> Your task:
The lines to reproduce from the material below are those from the one containing "O melhor relógio" through the one containing "The best Rolex", both included; write them out exactly and add nothing.

------

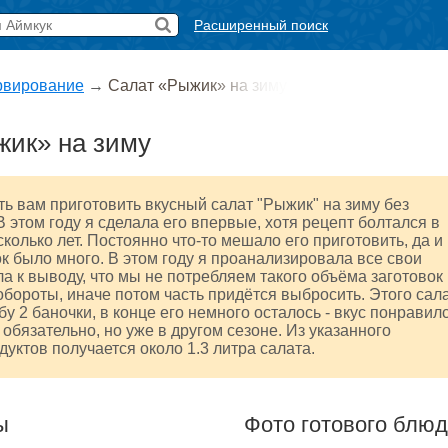
Расширенный поиск
рвирование
→
Салат «Рыжик» на зиму
жик» на зиму
ь вам приготовить вкусный салат "Рыжик" на зиму без
В этом году я сделала его впервые, хотя рецепт болтался в
сколько лет. Постоянно что-то мешало его приготовить, да и
ок было много. В этом году я проанализировала все свои
а к выводу, что мы не потребляем такого объёма заготовок
обороты, иначе потом часть придётся выбросить. Этого сал
у 2 баночки, в конце его немного осталось - вкус понравилс
 обязательно, но уже в другом сезоне. Из указанного
дуктов получается около 1.3 литра салата.
ы
Фото готового блю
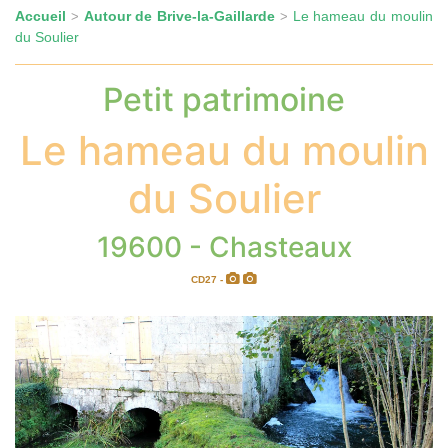
Accueil
Autour de Brive-la-Gaillarde
Le hameau du moulin
>
>
du Soulier
Petit patrimoine
Le hameau du moulin
du Soulier
19600 - Chasteaux
CD27 -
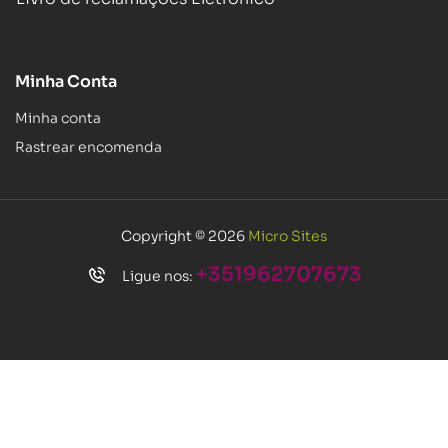
Minha Conta
Minha conta
Rastrear encomenda
Copyright © 2026
Micro Sites
+351962707673
Ligue nos:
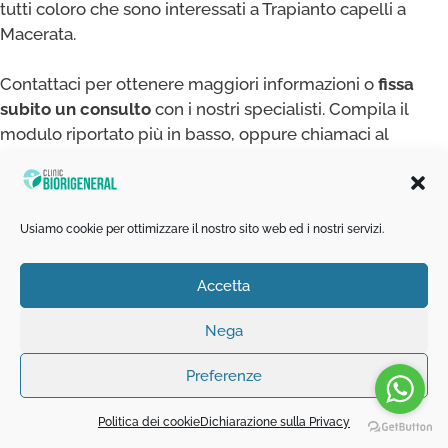
tutti coloro che sono interessati a Trapianto capelli a
Macerata.
Contattaci per ottenere maggiori informazioni o
fissa
subito un consulto
con i nostri specialisti. Compila il
modulo riportato più in basso, oppure chiamaci al
telefono o scrivici su Whatsapp: i numeri sono sempre
ben visibili in cima alla pagina. Grazie!
Richiedi un
video consulto
Usiamo cookie per ottimizzare il nostro sito web ed i nostri servizi.
Richiedi un
video consulto
Accetta
Contattaci per esplorare tutte le possibilità
terapeutiche
Nega
Rivolgiti a professionisti seri, qualificati e di comprovata
esperienza. I nostri esperti studieranno il tuo caso per
Preferenze
consigliarti al meglio.
Politica dei cookie
Dichiarazione sulla Privacy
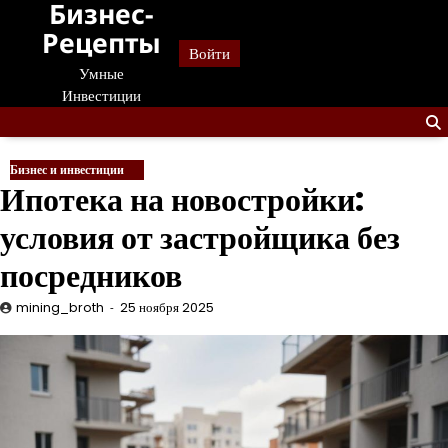
Бизнес-
Перейти
к
Рецепты
Войти
содержанию
Умные
Инвестиции
Бизнес и инвестиции
Ипотека на новостройки:
условия от застройщика без
посредников
mining_broth
25 ноября 2025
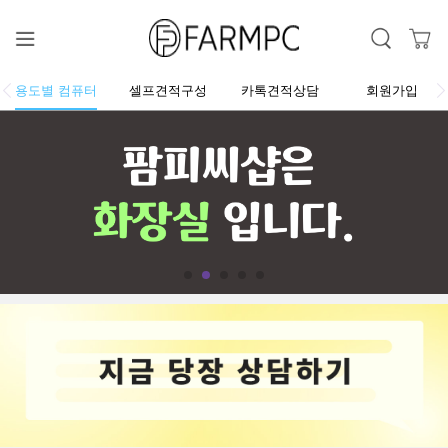
용도별 컴퓨터
셀프견적구성
카톡견적상담
회원가입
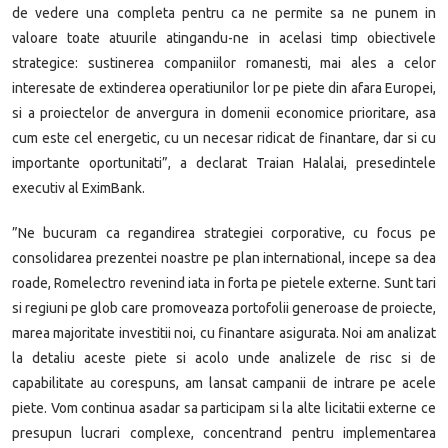
de vedere una completa pentru ca ne permite sa ne punem in
valoare toate atuurile atingandu-ne in acelasi timp obiectivele
strategice: sustinerea companiilor romanesti, mai ales a celor
interesate de extinderea operatiunilor lor pe piete din afara Europei,
si a proiectelor de anvergura in domenii economice prioritare, asa
cum este cel energetic, cu un necesar ridicat de finantare, dar si cu
importante oportunitati”, a declarat Traian Halalai, presedintele
executiv al EximBank.
”Ne bucuram ca regandirea strategiei corporative, cu focus pe
consolidarea prezentei noastre pe plan international, incepe sa dea
roade, Romelectro revenind iata in forta pe pietele externe. Sunt tari
si regiuni pe glob care promoveaza portofolii generoase de proiecte,
marea majoritate investitii noi, cu finantare asigurata. Noi am analizat
la detaliu aceste piete si acolo unde analizele de risc si de
capabilitate au corespuns, am lansat campanii de intrare pe acele
piete. Vom continua asadar sa participam si la alte licitatii externe ce
presupun lucrari complexe, concentrand pentru implementarea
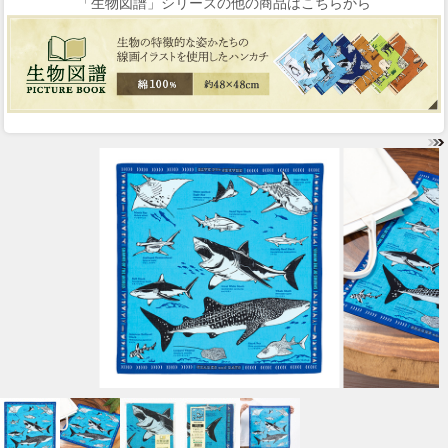
「生物図譜」シリーズの他の商品はこちらから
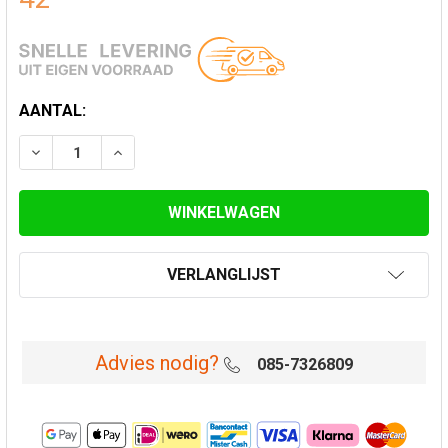
HUIDIGE
AANTAL:
VOORRAAD:
VERLAAG AANTAL VAN CENTREERPLAAT 45-60° Ø 250
VERHOOG AANTAL VAN CENTREERPLAAT 45-
VERLANGLIJST
Advies nodig?
085-7326809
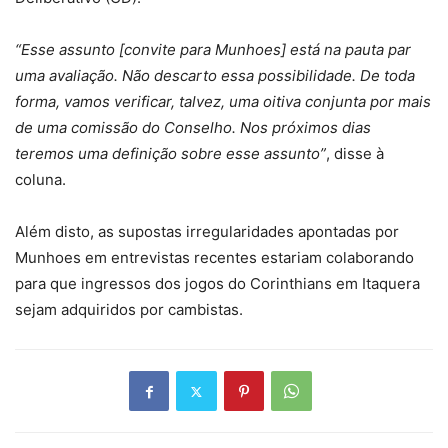
“Esse assunto [convite para Munhoes] está na pauta par
uma avaliação. Não descarto essa possibilidade. De toda
forma, vamos verificar, talvez, uma oitiva conjunta por mais
de uma comissão do Conselho. Nos próximos dias
teremos uma definição sobre esse assunto”
, disse à
coluna.
Além disto, as supostas irregularidades apontadas por
Munhoes em entrevistas recentes estariam colaborando
para que ingressos dos jogos do Corinthians em Itaquera
sejam adquiridos por cambistas.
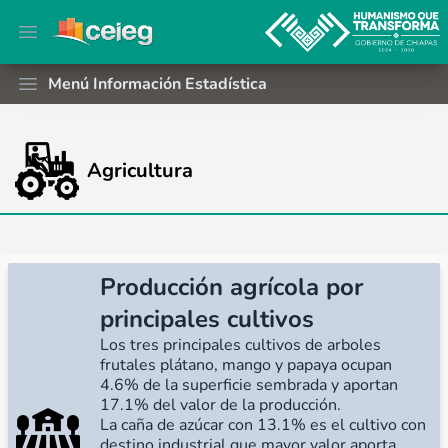
Open main menu
Menú Información Estadística
Open main menu
Agricultura
Producción agrícola por
principales cultivos
Los tres principales cultivos de arboles
frutales plátano, mango y papaya ocupan
4.6% de la superficie sembrada y aportan
17.1% del valor de la producción.
La caña de azúcar con 13.1% es el cultivo con
destino industrial que mayor valor aporta,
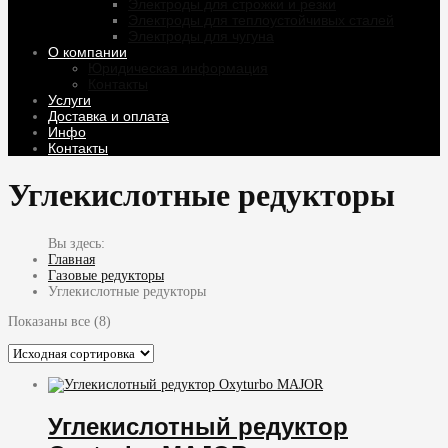
Электроды для строжки и резки
Электроды для теплоустойчивых сталей
Электроды для чугуна
О компании
Юридическая информация
Контакты
Услуги
Доставка и оплата
Инфо
Контакты
Углекислотные редукторы
Главная
Газовые редукторы
Углекислотные редукторы
Показаны все (8)
Углекислотный редуктор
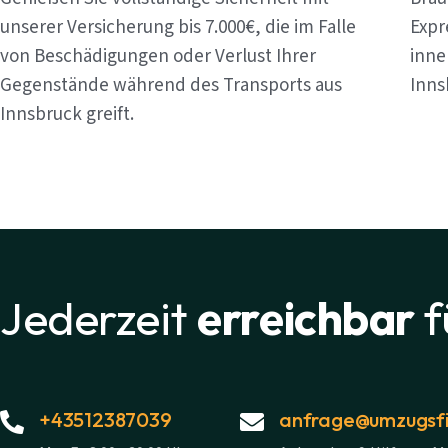
unserer Versicherung bis 7.000€, die im Falle
Expr
von Beschädigungen oder Verlust Ihrer
inne
Gegenstände während des Transports aus
Inns
Innsbruck greift.
Jederzeit
erreichbar
f
+43512387039
anfrage@umzugsfi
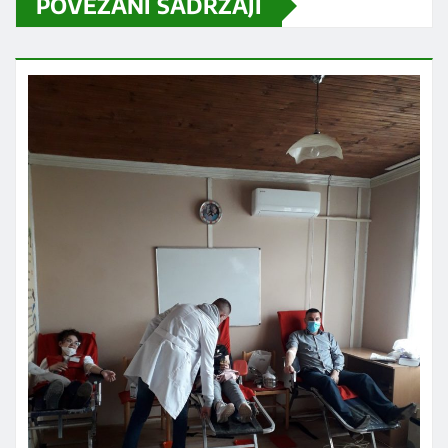
POVEZANI SADRŽAJI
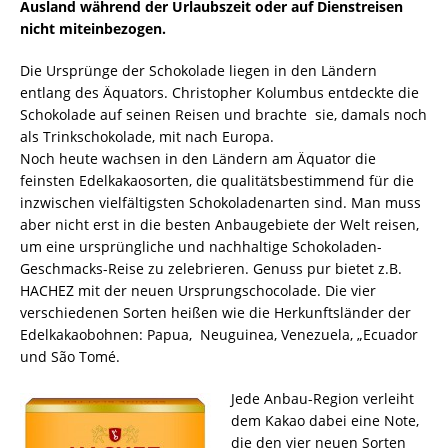
Ausland während der Urlaubszeit oder auf Dienstreisen
nicht miteinbezogen.
Die Ursprünge der Schokolade liegen in den Ländern
entlang des Äquators. Christopher Kolumbus entdeckte die
Schokolade auf seinen Reisen und brachte sie, damals noch
als Trinkschokolade, mit nach Europa.
Noch heute wachsen in den Ländern am Äquator die
feinsten Edelkakaosorten, die qualitätsbestimmend für die
inzwischen vielfältigsten Schokoladenarten sind. Man muss
aber nicht erst in die besten Anbaugebiete der Welt reisen,
um eine ursprüngliche und nachhaltige Schokoladen-
Geschmacks-Reise zu zelebrieren. Genuss pur bietet z.B.
HACHEZ mit der neuen Ursprungschocolade. Die vier
verschiedenen Sorten heißen wie die Herkunftsländer der
Edelkakaobohnen: Papua, Neuguinea, Venezuela, „Ecuador
und São Tomé.
Jede Anbau-Region verleiht
dem Kakao dabei eine Note,
die den vier neuen Sorten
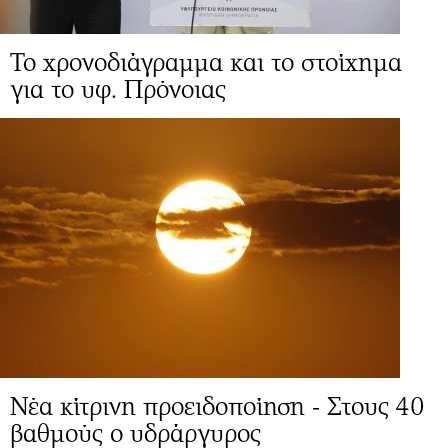
Το χρονοδιάγραμμα και το στοίχημα
για το υφ. Πρόνοιας
Νέα κίτρινη προειδοποίηση - Στους 40
βαθμούς ο υδράργυρος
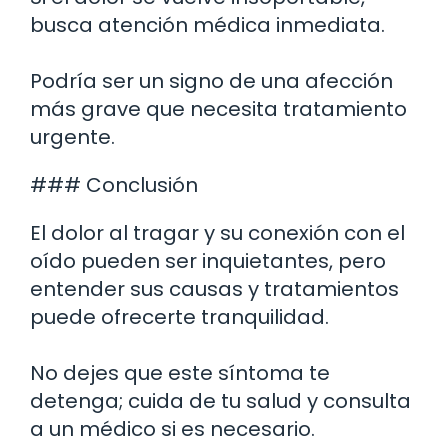
busca atención médica inmediata.
Podría ser un signo de una afección
más grave que necesita tratamiento
urgente.
### Conclusión
El dolor al tragar y su conexión con el
oído pueden ser inquietantes, pero
entender sus causas y tratamientos
puede ofrecerte tranquilidad.
No dejes que este síntoma te
detenga; cuida de tu salud y consulta
a un médico si es necesario.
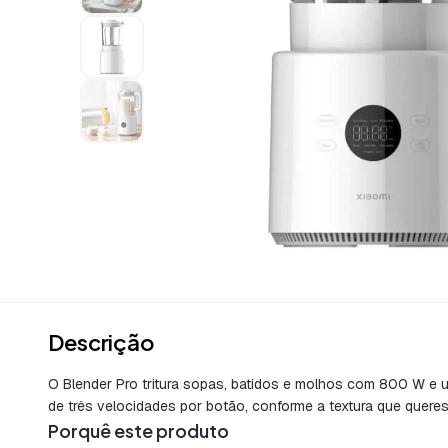
Descrição
O Blender Pro tritura sopas, batidos e molhos com 800 W e u
de três velocidades por botão, conforme a textura que queres
Porquê este produto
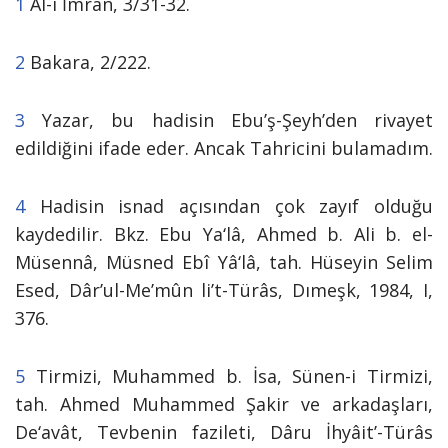
1
Âl-i İmran, 3/31-32.
2
Bakara, 2/222.
3
Yazar, bu hadisin Ebu’ş-Şeyh’den rivayet
edildiğini ifade eder. Ancak Tahricini bulamadım.
4
Hadisin isnad açısından çok zayıf olduğu
kaydedilir. Bkz. Ebu Ya‘lâ, Ahmed b. Ali b. el-
Müsennâ, Müsned Ebî Yâ‘lâ, tah. Hüseyin Selim
Esed, Dâr’ul-Me’mûn li’t-Türâs, Dımeşk, 1984, I,
376.
5
Tirmizi, Muhammed b. İsa, Sünen-i
Tirmizi,
tah. Ahmed Muhammed Şakir ve arkadaşları,
De‘avât, Tevbenin fazileti, Dâru İhyâit’-Türâs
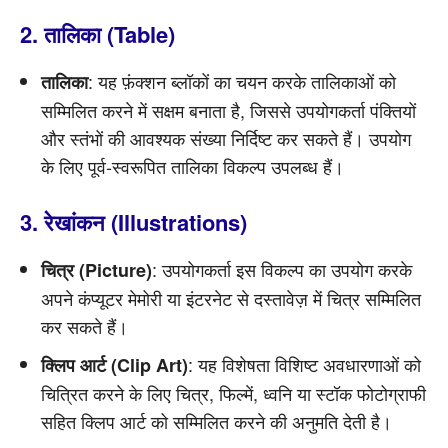
2. तालिका (Table)
: यह फ़ंक्शन ब्लॉकों का चयन करके तालिकाओं को
तालिका
सम्मिलित करने में सक्षम बनाता है, जिससे उपयोगकर्ता पंक्तियों
और स्तंभों की आवश्यक संख्या निर्दिष्ट कर सकते हैं। उपयोग
के लिए पूर्व-स्वरूपित तालिका विकल्प उपलब्ध हैं।
3. रेखांकन (Illustrations)
: उपयोगकर्ता इस विकल्प का उपयोग करके
चित्र (Picture)
अपने कंप्यूटर मेमोरी या इंटरनेट से दस्तावेज़ में चित्र सम्मिलित
कर सकते हैं।
: यह विशेषता विशिष्ट अवधारणाओं को
क्लिप आर्ट (Clip Art)
चित्रित करने के लिए चित्र, फिल्में, ध्वनि या स्टॉक फोटोग्राफी
सहित क्लिप आर्ट को सम्मिलित करने की अनुमति देती है।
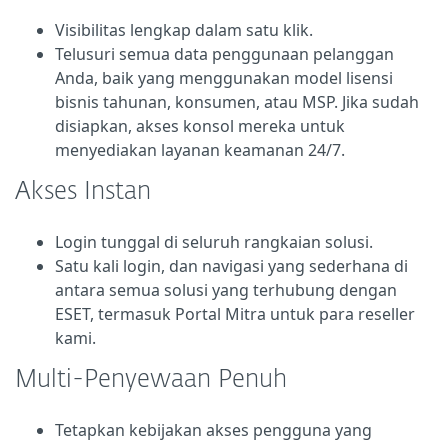
Visibilitas lengkap dalam satu klik.
Telusuri semua data penggunaan pelanggan
Anda, baik yang menggunakan model lisensi
bisnis tahunan, konsumen, atau MSP. Jika sudah
disiapkan, akses konsol mereka untuk
menyediakan layanan keamanan 24/7.
Akses Instan
Login tunggal di seluruh rangkaian solusi.
Satu kali login, dan navigasi yang sederhana di
antara semua solusi yang terhubung dengan
ESET, termasuk Portal Mitra untuk para reseller
kami.
Multi-Penyewaan Penuh
Tetapkan kebijakan akses pengguna yang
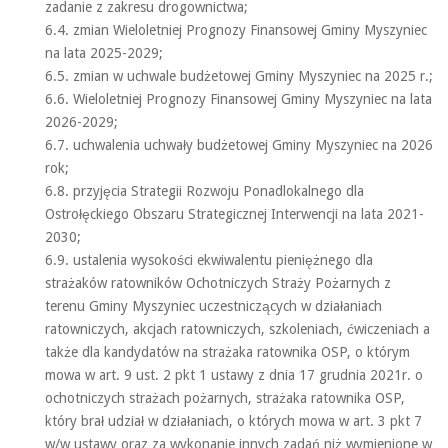
zadanie z zakresu drogownictwa;
6.4. zmian Wieloletniej Prognozy Finansowej Gminy Myszyniec
na lata 2025-2029;
6.5. zmian w uchwale budżetowej Gminy Myszyniec na 2025 r.;
6.6. Wieloletniej Prognozy Finansowej Gminy Myszyniec na lata
2026-2029;
6.7. uchwalenia uchwały budżetowej Gminy Myszyniec na 2026
rok;
6.8. przyjęcia Strategii Rozwoju Ponadlokalnego dla
Ostrołęckiego Obszaru Strategicznej Interwencji na lata 2021-
2030;
6.9. ustalenia wysokości ekwiwalentu pieniężnego dla
strażaków ratowników Ochotniczych Straży Pożarnych z
terenu Gminy Myszyniec uczestniczących w działaniach
ratowniczych, akcjach ratowniczych, szkoleniach, ćwiczeniach a
także dla kandydatów na strażaka ratownika OSP, o którym
mowa w art. 9 ust. 2 pkt 1 ustawy z dnia 17 grudnia 2021r. o
ochotniczych strażach pożarnych, strażaka ratownika OSP,
który brał udział w działaniach, o których mowa w art. 3 pkt 7
w/w ustawy oraz za wykonanie innych zadań niż wymienione w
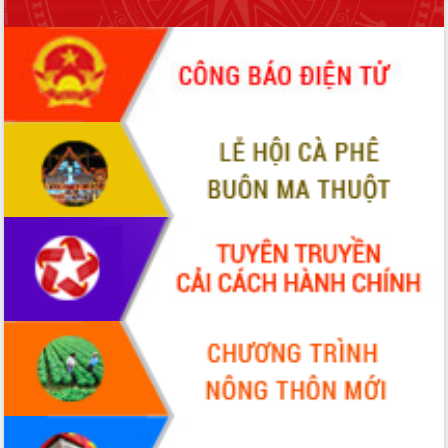
Tháo gỡ những vướng mắc, đẩy mạnh
công tác cải cách thủ tục hành chính
tại Trung tâm Phục vụ hành chính
công tỉnh
Đắk Lắk: Tôn vinh 46 giải pháp tại Hội
thi Sáng tạo Kỹ thuật 2024 - 2025
Đắk Lắk rà soát, điều chỉnh Đề án 190
về phát triển nuôi trồng thủy sản
Phó Chủ tịch UBND tỉnh Đắk Lắk
Trương Công Thái kiểm tra thực địa
Dự án cao tốc Khánh Hòa - Buôn Ma
Thuột
Định vị cà phê Việt Nam như một “di
sản sống” trong dòng chảy toàn cầu
Xây dựng nông thôn mới: Nâng cao đời
sống người dân từ những mô hình thiết
thực
Quyết liệt tháo gỡ vướng mắc, đẩy
nhanh tiến độ các dự án trọng điểm
trong Khu kinh tế Nam Phú Yên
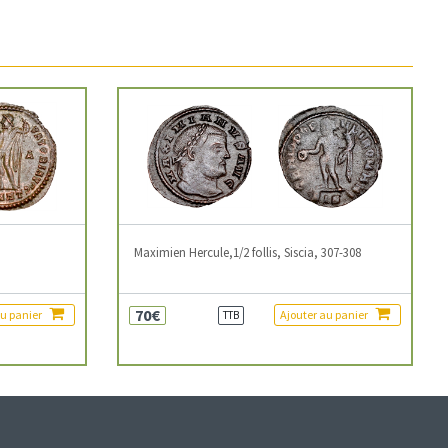
3
Maximien Hercule,1/2 follis, Siscia, 307-308
70€
au panier
Ajouter au panier
TTB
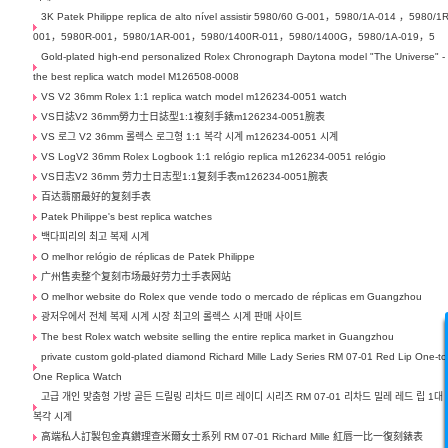
3K Patek Philippe replica de alto nível assistir 5980/60 G-001，5980/1A-014 ，5980/1R
001，5980R-001，5980/1AR-001，5980/1400R-011，5980/1400G，5980/1A-019，5
Gold-plated high-end personalized Rolex Chronograph Daytona model "The Universe" -
the best replica watch model M126508-0008
VS V2 36mm Rolex 1:1 replica watch model m126234-0051 watch
VS日誌V2 36mm勞力士日誌型1:1複刻手錶m126234-0051腕表
VS 로그 V2 36mm 롤렉스 로그형 1:1 복각 시계 m126234-0051 시계
VS LogV2 36mm Rolex Logbook 1:1 relógio replica m126234-0051 relógio
VS日志V2 36mm 劳力士日志型1:1复刻手表m126234-0051腕表
百达翡丽最好的复刻手表
Patek Philippe's best replica watches
백다피리의 최고 복제 시계
O melhor relógio de réplicas de Patek Philippe
广州售卖整个复刻市场最好劳力士手表网站
O melhor website do Rolex que vende todo o mercado de réplicas em Guangzhou
광저우에서 전체 복제 시계 시장 최고의 롤렉스 시계 판매 사이트
The best Rolex watch website selling the entire replica market in Guangzhou
private custom gold-plated diamond Richard Mille Lady Series RM 07-01 Red Lip One-to
One Replica Watch
고급 개인 맞춤형 가방 골든 드릴링 리차드 미르 레이디 시리즈 RM 07-01 리차드 밀레 레드 립 1대 
복각 시계
高端私人訂製包金真鑽理查米爾女士系列 RM 07-01 Richard Mille 紅唇一比一復刻錶表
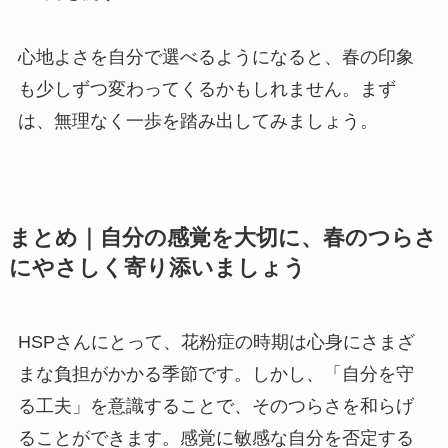
心地よさを自分で選べるようになると、春の印象
も少しずつ変わってくるかもしれません。まず
は、無理なく一歩を踏み出してみましょう。
まとめ｜自分の感覚を大切に、春のつらさ
にやさしく寄り添いましょう
HSPさんにとって、花粉症の時期は心身にさまざ
まな負担がかかる季節です。しかし、「自分を守
る工夫」を意識することで、そのつらさを和らげ
ることができます。感覚に敏感な自分を否定する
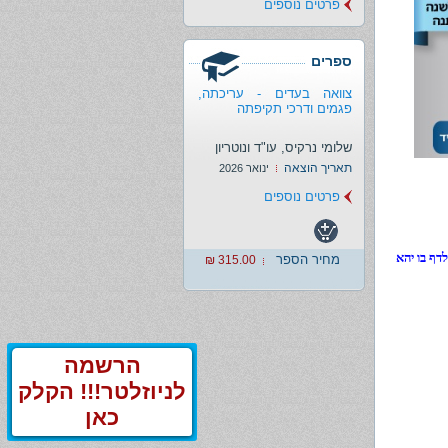
פרטים נוספים
ספרים
צוואה בעדים - עריכתה,
פגמים ודרכי תקיפתה
שלומי נרקיס, עו"ד ונוטריון
תאריך הוצאה
ינואר 2026
פרטים נוספים
דף בו יהא
מחיר הספר
315.00 ₪
הרשמה
לניוזלטר!!! הקלק
כאן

------

> Expected answer:
O melhor relógio de réplicas de Patek Philippe
广州售卖整个复刻市场最好劳力士手表网站
O melhor website do Rolex que vende todo o mercado de réplicas em Guangzhou
광저우에서 전체 복제 시계 시장 최고의 롤렉스 시계 판매 사이트
The best Rolex watch website selling the entire replica market in Guangzhou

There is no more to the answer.